We monitor Value-at-Risk (“VaR”) for all of our trading portfolios on a daily basis for risk management purposes and as a result of applying the Fed’s Market Risk Rule (“MRR”) for the purpose of calculating our capital ratios. The MRR, also known as the “Risk-Based Capital Guidelines: Market Risk” rule released by the Fed, the Office of the Comptroller of the Currency and the FDIC, requires us to calculate VaR for all of our trading portfolios, including fixed income, equity, derivatives, and foreign exchange instruments. VaR is an appropriate statistical technique for estimating potential losses in trading portfolios due to typical adverse market movements over a specified time horizon with a suitable confidence level. However, there are inherent limitations of utilizing VaR including: historical movements in markets may not accurately predict future market movements; VaR does not take into account the liquidity of individual positions; VaR does not estimate losses over longer time horizons; and extended periods of one-directional markets potentially distort risks within the portfolio. In addition, should markets become more volatile, actual trading losses may exceed VaR results presented on a single day and might accumulate over a longer time horizon. As a result, management complements VaR with sensitivity analysis and stress testing and employs additional controls such as a daily review of trading results, review of aged inventory, independent review of pricing, monitoring of concentrations and review of issuer ratings.

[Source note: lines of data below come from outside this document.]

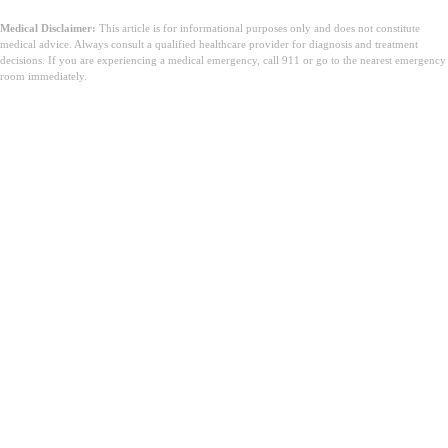
Medical Disclaimer:
This article is for informational purposes only and does not constitute
medical advice. Always consult a qualified healthcare provider for diagnosis and treatment
decisions. If you are experiencing a medical emergency, call 911 or go to the nearest emergency
room immediately.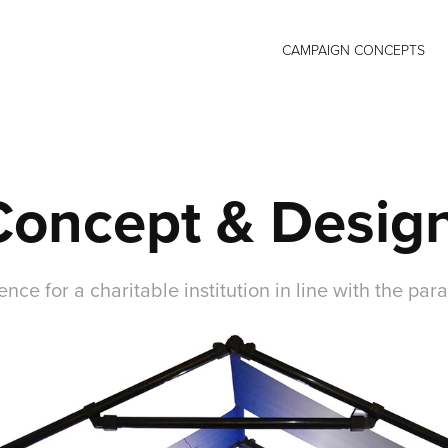
CAMPAIGN CONCEPTS
Concept & Desig
nce for a charitable institution in line with the para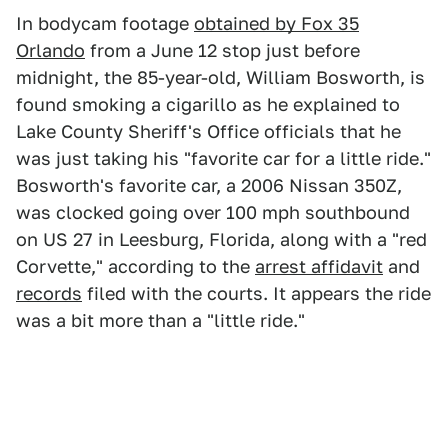
In bodycam footage
obtained by Fox 35
Orlando
from a June 12 stop just before
midnight, the 85-year-old, William Bosworth, is
found smoking a cigarillo as he explained to
Lake County Sheriff's Office officials that he
was just taking his "favorite car for a little ride."
Bosworth's favorite car, a 2006 Nissan 350Z,
was clocked going over 100 mph southbound
on US 27 in Leesburg, Florida, along with a "red
Corvette," according to the
arrest affidavit
and
records
filed with the courts. It appears the ride
was a bit more than a "little ride."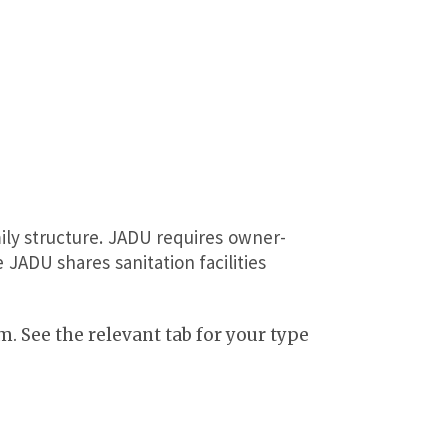
ily structure. JADU requires owner-
JADU shares sanitation facilities
. See the relevant tab for your type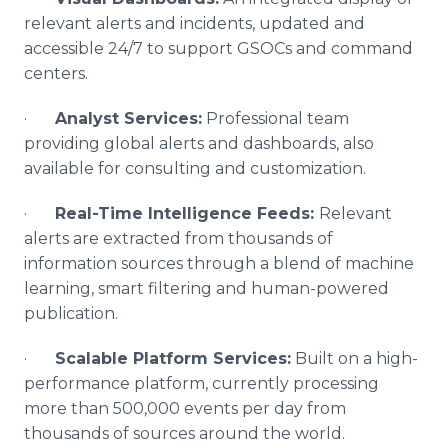
relevant alerts and incidents, updated and
accessible 24/7 to support GSOCs and command
centers.
·
Analyst Services:
Professional team
providing global alerts and dashboards, also
available for consulting and customization.
·
Real-Time Intelligence Feeds:
Relevant
alerts are extracted from thousands of
information sources through a blend of machine
learning, smart filtering and human-powered
publication.
·
Scalable Platform Services:
Built on a high-
performance platform, currently processing
more than 500,000 events per day from
thousands of sources around the world.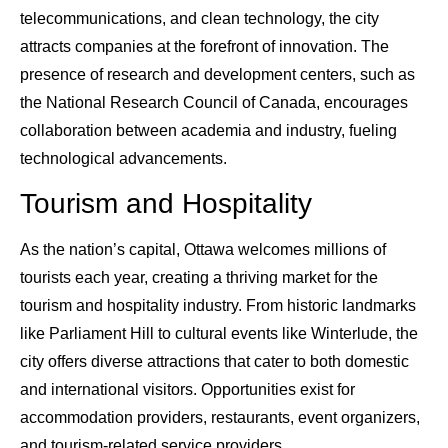
telecommunications, and clean technology, the city
attracts companies at the forefront of innovation. The
presence of research and development centers, such as
the National Research Council of Canada, encourages
collaboration between academia and industry, fueling
technological advancements.
Tourism and Hospitality
As the nation’s capital, Ottawa welcomes millions of
tourists each year, creating a thriving market for the
tourism and hospitality industry. From historic landmarks
like Parliament Hill to cultural events like Winterlude, the
city offers diverse attractions that cater to both domestic
and international visitors. Opportunities exist for
accommodation providers, restaurants, event organizers,
and tourism-related service providers.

To calculate VaR, we use models which incorporate historical simulation. This approach assumes that historical changes in market conditions, such as in interest rates and equity prices, are representative of future changes. Simulation is based on daily market data for the previous twelve months. VaR is reported at a 99% confidence level for a one-day time horizon. Assuming that future market conditions change as they have in the past twelve months, we would expect to incur losses greater than those predicted by our one-day VaR estimates about once every 100 trading days, or about three times per year on average. For regulatory capital calculation purposes, we also report VaR and Stressed VaR numbers for a ten-day time horizon. The VaR model is independently reviewed by our Model Risk Management function. See “Item 7 - Management’s Discussion and Analysis of Financial Condition and Results of Operations - Risk management - Model risk” of our 2021 Form 10-K for further information.

The modeling of the risk characteristics of trading positions involves a number of assumptions and approximations that management believes to be reasonable. However, there is no uniform industry methodology for estimating VaR, and different assumptions or approximations could produce materially different VaR estimates. As a result, VaR results are more reliable when used as indicators of risk levels and trends within a firm than as a basis for inferring differences in risk-taking across firms.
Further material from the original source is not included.